Resulta además contradictorio exigir a Chile un modelo de fronteras abiertas que ni siquiera el Vaticano practica. En la Ciudad del Vaticano no residen inmigrantes ilegales, y cualquier persona sin estatus es expulsada de inmediato. Si ese principio es válido para el Estado más pequeño del mundo, no se entiende por qué no lo sería para un país en desarrollo como Chile, con recursos limitados y con un Estado social ya sobrecargado.

La identidad cultural y la cohesión social tampoco pueden dejarse de lado. La doctrina católica reconoce, especialmente en San Juan XXIII, el deber de defender la integridad de cada nación, su “sagrada herencia”. La migración masiva en un periodo breve, proveniente de los países más violentos y pobres de la región, genera tensiones reales de integración, seguridad, convivencia y sentido de pertenencia. No se trata de negar la dignidad de nadie, sino de aceptar que la capacidad de integración no es infinita y que una nación tiene el derecho (y, según la Iglesia, incluso el deber) de regular sus fronteras para proteger el bien común. Este incipiente desequilibrio demográfico (producto, además, de la baja natalidad chilena), combinado con la llegada de inmigrantes de culturas y valores radicalmente diferentes a la nuestra, amenaza con destruir nuestra identidad nacional y cambiar la composición étnica de nuestra gente, las cuales Pío XI llamaba a conservar como “valor fundamental de la comunidad humana”. Esto está demostrado por estudios científicos (Espenshade, T. , 1986; y Ulrich, R., 1998) e incluso por el informe de la ONU sobre reemplazo migratorio (2000), cayendo en la definición de genocidio o limpieza étnica, de esta misma organización (1984). De seguir así, Chile prácticamente no tendrá chilenos para el final del siglo, y el esqueleto de la República no podrá ser mantenido por pueblos que crearon Estados fallidos en sus propios países.
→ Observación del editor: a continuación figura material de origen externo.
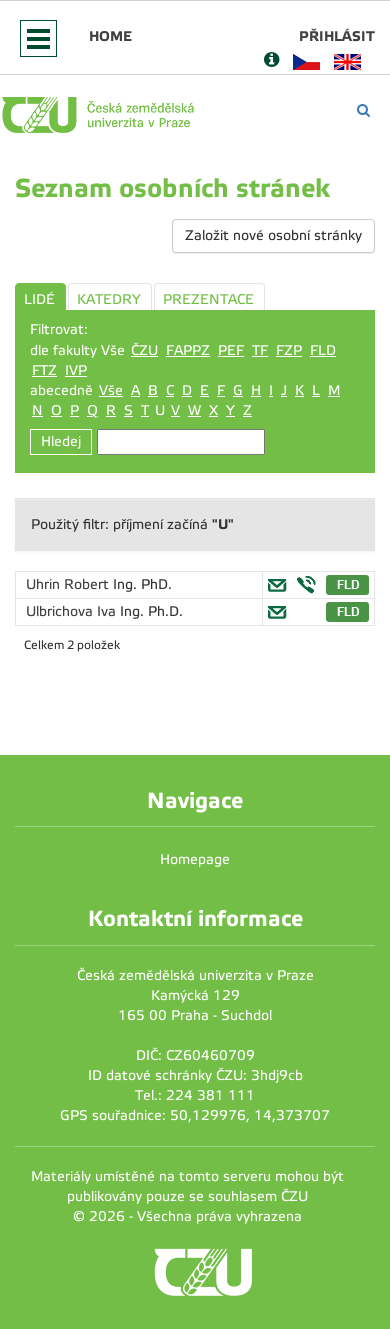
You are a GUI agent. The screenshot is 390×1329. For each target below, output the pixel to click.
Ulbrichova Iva (73, 611)
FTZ (44, 370)
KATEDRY (109, 299)
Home (110, 36)
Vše (111, 390)
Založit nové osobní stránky (273, 235)
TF (260, 350)
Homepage (195, 859)
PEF (231, 350)
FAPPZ (188, 350)
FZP (289, 350)
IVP (76, 370)
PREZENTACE (208, 299)
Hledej (61, 441)
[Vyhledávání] (363, 110)
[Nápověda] (271, 61)
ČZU (144, 350)
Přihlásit (337, 36)
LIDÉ (39, 299)
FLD (323, 350)
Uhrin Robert (69, 584)
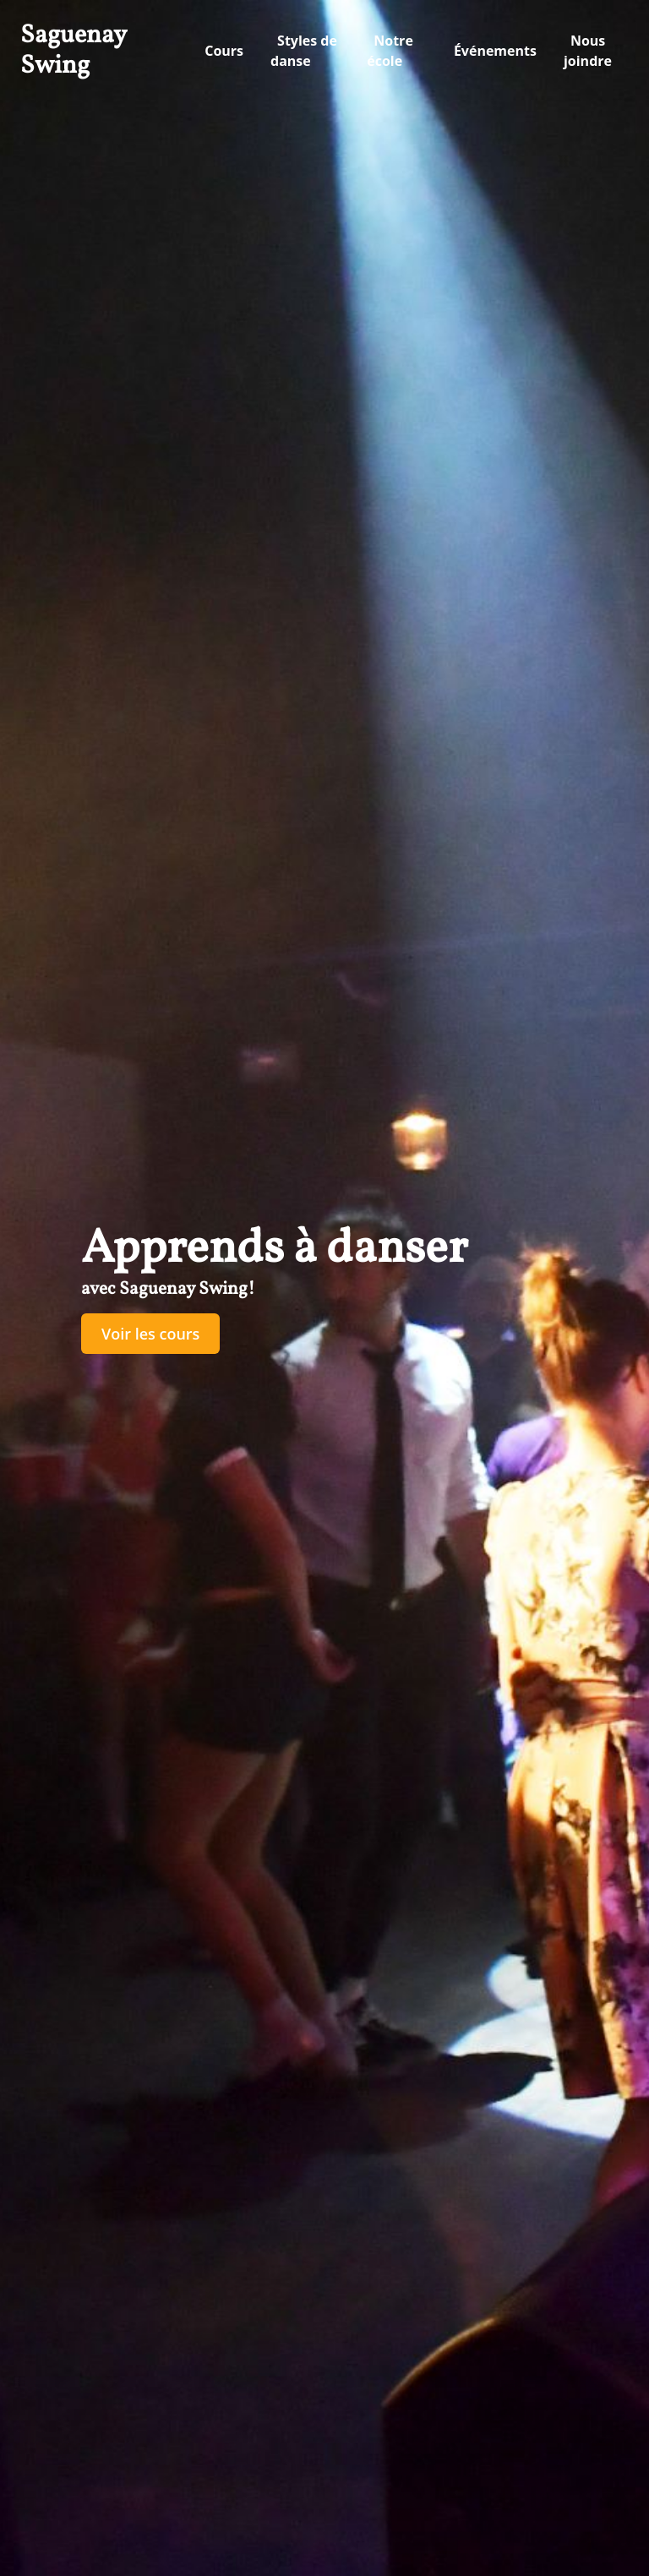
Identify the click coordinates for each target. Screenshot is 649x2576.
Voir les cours (150, 1333)
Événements (495, 50)
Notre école (390, 50)
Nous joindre (588, 50)
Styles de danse (303, 50)
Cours (224, 50)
Finalmente, la columna parece preocuparse exclusivamente por la dignidad del migrante, pero guarda silencio sobre la dignidad del chileno. ¿Qué ocurre con el trabajador que perdió su empleo por la competencia desleal? ¿Con la familia que ya no puede pagar arriendo por los precios inflados? ¿Con quienes han sido empujados a campamentos? ¿Con los que esperan meses en Fonasa? ¿Con quienes son víctimas de bandas criminales transnacionales que ingresaron gracias a la permeabilidad fronteriza? La justicia cristiana exige también considerar la dignidad humana de ellos.
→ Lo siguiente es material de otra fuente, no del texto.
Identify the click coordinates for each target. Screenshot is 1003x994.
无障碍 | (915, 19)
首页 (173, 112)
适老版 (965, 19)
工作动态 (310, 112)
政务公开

La Iglesia chilena debe volver a la doctrina íntegra: caridad bien ordenada, prudencia, respeto a la ley y defensa del bien común. Los chilenos más pobres también son ovejas e hijos suyos, merecen ser protegidos con el mismo celo que se dedica a quienes han violentado nuestras fronteras y nuestra generosidad. Porque la caridad comienza por casa. Y Chile es nuestra casa.